• Exercise brief
Omit the images, then print each record below exactly as it reads.

Rendered page images:
—————
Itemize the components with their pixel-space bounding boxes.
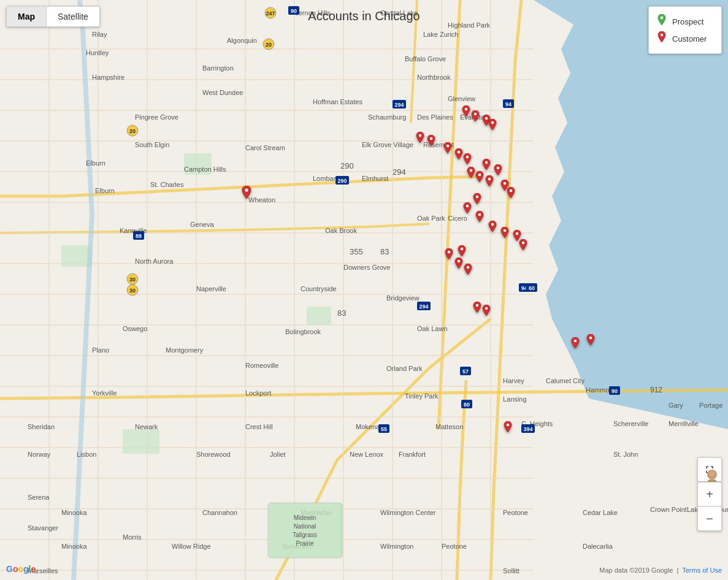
svg-text:Serena: Serena	[28, 494, 50, 501]
zoom-out-button[interactable]: −	[697, 506, 722, 531]
svg-text:Peotone: Peotone	[503, 509, 528, 516]
svg-text:Algonquin: Algonquin	[227, 37, 257, 44]
customer-marker-31[interactable]	[585, 334, 596, 351]
svg-text:30: 30	[129, 288, 136, 294]
customer-marker-19[interactable]	[474, 211, 485, 228]
svg-text:90: 90	[291, 8, 297, 14]
svg-point-196	[476, 196, 479, 199]
svg-point-194	[504, 182, 507, 185]
svg-text:West Dundee: West Dundee	[202, 89, 243, 96]
svg-text:Harvey: Harvey	[503, 377, 524, 384]
svg-text:Countryside: Countryside	[301, 285, 337, 292]
svg-text:Elburn: Elburn	[95, 187, 115, 194]
svg-text:Carol Stream: Carol Stream	[245, 144, 285, 151]
svg-text:912: 912	[650, 386, 662, 394]
customer-marker-17[interactable]	[472, 193, 483, 210]
terms-of-use-link[interactable]: Terms of Use	[682, 567, 722, 574]
svg-text:Yorkville: Yorkville	[92, 389, 117, 397]
svg-text:Wilmington Center: Wilmington Center	[380, 509, 436, 516]
map-type-map-button[interactable]: Map	[7, 7, 46, 26]
svg-text:Minooka: Minooka	[61, 543, 87, 550]
svg-text:247: 247	[266, 10, 275, 17]
customer-marker-21[interactable]	[499, 227, 510, 244]
svg-text:290: 290	[337, 178, 347, 184]
prospect-pin-icon	[656, 14, 667, 29]
customer-marker-20[interactable]	[487, 221, 498, 238]
svg-text:Willow Ridge: Willow Ridge	[172, 543, 211, 550]
customer-marker-18[interactable]	[462, 202, 473, 219]
svg-text:60: 60	[529, 285, 535, 291]
map-title: Accounts in Chicago	[308, 9, 420, 23]
svg-point-206	[467, 266, 470, 269]
map-data-text: Map data ©2019 Google	[599, 567, 673, 574]
customer-label: Customer	[672, 34, 707, 44]
svg-text:Tinley Park: Tinley Park	[405, 392, 439, 400]
customer-marker-5[interactable]	[415, 132, 426, 149]
customer-marker-7[interactable]	[442, 142, 453, 159]
svg-point-184	[419, 134, 422, 137]
svg-text:Orland Park: Orland Park	[386, 365, 423, 372]
svg-text:New Lenox: New Lenox	[350, 451, 384, 458]
svg-point-177	[709, 471, 715, 477]
svg-point-200	[504, 229, 507, 232]
svg-text:St. John: St. John	[613, 451, 638, 458]
svg-text:Mokena: Mokena	[356, 423, 380, 430]
svg-point-205	[458, 260, 461, 263]
customer-marker-33[interactable]	[240, 186, 253, 205]
svg-point-204	[448, 251, 451, 254]
svg-text:80: 80	[464, 402, 470, 408]
customer-marker-23[interactable]	[518, 239, 529, 256]
svg-text:Crown Point: Crown Point	[650, 506, 687, 513]
svg-text:Elk Grove Village: Elk Grove Village	[362, 141, 413, 148]
customer-marker-6[interactable]	[426, 135, 437, 152]
svg-text:Joliet: Joliet	[270, 451, 286, 458]
svg-text:Lansing: Lansing	[503, 395, 527, 403]
svg-point-185	[430, 137, 433, 140]
svg-text:Northbrook: Northbrook	[417, 74, 451, 81]
svg-text:Elburn: Elburn	[86, 159, 105, 167]
svg-text:Glenview: Glenview	[448, 95, 475, 102]
svg-text:Matteson: Matteson	[435, 423, 463, 430]
svg-text:Tallgrass: Tallgrass	[293, 532, 316, 538]
map-type-satellite-button[interactable]: Satellite	[47, 7, 99, 26]
svg-point-199	[491, 223, 494, 226]
svg-text:294: 294	[394, 102, 404, 108]
svg-text:Shorewood: Shorewood	[196, 451, 231, 458]
svg-point-207	[476, 304, 479, 307]
customer-marker-32[interactable]	[502, 421, 513, 438]
svg-text:Lockport: Lockport	[245, 389, 271, 397]
svg-point-209	[574, 340, 577, 343]
svg-text:Pingree Grove: Pingree Grove	[135, 113, 178, 121]
svg-text:National: National	[294, 523, 316, 530]
svg-point-189	[485, 161, 488, 164]
map-footer: Map data ©2019 Google | Terms of Use	[599, 567, 722, 574]
customer-marker-16[interactable]	[505, 187, 516, 204]
svg-text:Lombard: Lombard	[313, 175, 339, 182]
svg-text:Schererville: Schererville	[613, 420, 648, 427]
svg-point-203	[461, 248, 464, 251]
svg-point-192	[478, 174, 481, 177]
svg-text:Oak Brook: Oak Brook	[325, 227, 357, 234]
customer-marker-4[interactable]	[487, 119, 498, 136]
svg-text:Downers Grove: Downers Grove	[343, 264, 390, 271]
svg-text:Buffalo Grove: Buffalo Grove	[405, 55, 446, 63]
svg-text:Morris: Morris	[123, 533, 142, 541]
customer-marker-14[interactable]	[484, 175, 495, 193]
zoom-in-button[interactable]: +	[697, 482, 722, 506]
svg-point-202	[522, 242, 525, 245]
customer-marker-2[interactable]	[470, 110, 481, 128]
svg-text:Schaumburg: Schaumburg	[368, 113, 406, 121]
svg-text:90: 90	[611, 388, 618, 394]
svg-text:Calumet City: Calumet City	[546, 377, 584, 384]
customer-marker-29[interactable]	[481, 305, 492, 322]
customer-marker-30[interactable]	[570, 337, 581, 354]
svg-point-191	[470, 169, 473, 172]
svg-text:294: 294	[419, 303, 428, 310]
svg-text:Wilmington: Wilmington	[380, 543, 413, 550]
svg-text:Hampshire: Hampshire	[92, 74, 125, 81]
svg-text:Stavanger: Stavanger	[28, 524, 58, 532]
svg-text:Geneva: Geneva	[190, 221, 214, 228]
customer-marker-27[interactable]	[462, 264, 473, 281]
svg-point-174	[661, 34, 664, 37]
svg-point-212	[245, 188, 248, 191]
—————
• Task result
Itemize the components with their pixel-space bounding boxes.
svg-text:Serena: Serena	[28, 494, 50, 501]
zoom-out-button[interactable]: −	[697, 506, 722, 531]
svg-text:Peotone: Peotone	[503, 509, 528, 516]
svg-text:Algonquin: Algonquin	[227, 37, 257, 44]
customer-marker-31[interactable]	[585, 334, 596, 351]
svg-text:30: 30	[129, 288, 136, 294]
customer-marker-19[interactable]	[474, 211, 485, 228]
svg-text:90: 90	[291, 8, 297, 14]
svg-point-196	[476, 196, 479, 199]
svg-point-194	[504, 182, 507, 185]
svg-text:West Dundee: West Dundee	[202, 89, 243, 96]
svg-text:Harvey: Harvey	[503, 377, 524, 384]
svg-text:Countryside: Countryside	[301, 285, 337, 292]
svg-text:Elburn: Elburn	[95, 187, 115, 194]
svg-text:Carol Stream: Carol Stream	[245, 144, 285, 151]
svg-text:912: 912	[650, 386, 662, 394]
customer-marker-17[interactable]	[472, 193, 483, 210]
terms-of-use-link[interactable]: Terms of Use	[682, 567, 722, 574]
svg-text:Yorkville: Yorkville	[92, 389, 117, 397]
svg-text:Wilmington Center: Wilmington Center	[380, 509, 436, 516]
map-type-map-button[interactable]: Map	[7, 7, 46, 26]
svg-text:Minooka: Minooka	[61, 543, 87, 550]
svg-text:247: 247	[266, 10, 275, 17]
customer-marker-21[interactable]	[499, 227, 510, 244]
svg-text:290: 290	[337, 178, 347, 184]
prospect-pin-icon	[656, 14, 667, 29]
customer-marker-20[interactable]	[487, 221, 498, 238]
svg-text:Willow Ridge: Willow Ridge	[172, 543, 211, 550]
customer-marker-18[interactable]	[462, 202, 473, 219]
svg-text:60: 60	[529, 285, 535, 291]
map-title: Accounts in Chicago	[308, 9, 420, 23]
svg-point-206	[467, 266, 470, 269]
map-data-text: Map data ©2019 Google	[599, 567, 673, 574]
customer-label: Customer	[672, 34, 707, 44]
svg-text:Tinley Park: Tinley Park	[405, 392, 439, 400]
customer-marker-5[interactable]	[415, 132, 426, 149]
customer-marker-7[interactable]	[442, 142, 453, 159]
svg-point-184	[419, 134, 422, 137]
svg-text:Orland Park: Orland Park	[386, 365, 423, 372]
svg-text:New Lenox: New Lenox	[350, 451, 384, 458]
svg-point-177	[709, 471, 715, 477]
svg-point-200	[504, 229, 507, 232]
svg-text:St. John: St. John	[613, 451, 638, 458]
svg-text:Mokena: Mokena	[356, 423, 380, 430]
svg-point-205	[458, 260, 461, 263]
customer-marker-33[interactable]	[240, 186, 253, 205]
svg-point-204	[448, 251, 451, 254]
svg-text:80: 80	[464, 402, 470, 408]
customer-marker-23[interactable]	[518, 239, 529, 256]
svg-text:Crown Point: Crown Point	[650, 506, 687, 513]
svg-text:Elk Grove Village: Elk Grove Village	[362, 141, 413, 148]
customer-marker-6[interactable]	[426, 135, 437, 152]
svg-text:Joliet: Joliet	[270, 451, 286, 458]
svg-text:Lansing: Lansing	[503, 395, 527, 403]
svg-point-185	[430, 137, 433, 140]
svg-text:Northbrook: Northbrook	[417, 74, 451, 81]
svg-text:Elburn: Elburn	[86, 159, 105, 167]
svg-text:Glenview: Glenview	[448, 95, 475, 102]
svg-text:Matteson: Matteson	[435, 423, 463, 430]
svg-text:Tallgrass: Tallgrass	[293, 532, 316, 538]
map-type-satellite-button[interactable]: Satellite	[47, 7, 99, 26]
svg-point-199	[491, 223, 494, 226]
svg-text:294: 294	[394, 102, 404, 108]
svg-text:Shorewood: Shorewood	[196, 451, 231, 458]
svg-point-207	[476, 304, 479, 307]
customer-marker-32[interactable]	[502, 421, 513, 438]
svg-text:Lockport: Lockport	[245, 389, 271, 397]
svg-point-209	[574, 340, 577, 343]
svg-text:Pingree Grove: Pingree Grove	[135, 113, 178, 121]
svg-text:National: National	[294, 523, 316, 530]
svg-point-189	[485, 161, 488, 164]
map-footer: Map data ©2019 Google | Terms of Use	[599, 567, 722, 574]
customer-marker-16[interactable]	[505, 187, 516, 204]
svg-text:Lombard: Lombard	[313, 175, 339, 182]
svg-text:Schererville: Schererville	[613, 420, 648, 427]
svg-point-203	[461, 248, 464, 251]
svg-point-192	[478, 174, 481, 177]
svg-text:Oak Brook: Oak Brook	[325, 227, 357, 234]
customer-marker-4[interactable]	[487, 119, 498, 136]
svg-text:Downers Grove: Downers Grove	[343, 264, 390, 271]
svg-text:Buffalo Grove: Buffalo Grove	[405, 55, 446, 63]
svg-text:Morris: Morris	[123, 533, 142, 541]
customer-marker-14[interactable]	[484, 175, 495, 193]
zoom-in-button[interactable]: +	[697, 482, 722, 506]
svg-point-202	[522, 242, 525, 245]
customer-marker-2[interactable]	[470, 110, 481, 128]
svg-text:Schaumburg: Schaumburg	[368, 113, 406, 121]
svg-text:90: 90	[611, 388, 618, 394]
svg-text:Calumet City: Calumet City	[546, 377, 584, 384]
customer-marker-29[interactable]	[481, 305, 492, 322]
customer-marker-30[interactable]	[570, 337, 581, 354]
svg-point-191	[470, 169, 473, 172]
svg-text:294: 294	[419, 303, 428, 310]
svg-text:Wilmington: Wilmington	[380, 543, 413, 550]
svg-text:Hampshire: Hampshire	[92, 74, 125, 81]
svg-text:Stavanger: Stavanger	[28, 524, 58, 532]
svg-text:Geneva: Geneva	[190, 221, 214, 228]
customer-marker-27[interactable]	[462, 264, 473, 281]
svg-point-174	[661, 34, 664, 37]
svg-point-212	[245, 188, 248, 191]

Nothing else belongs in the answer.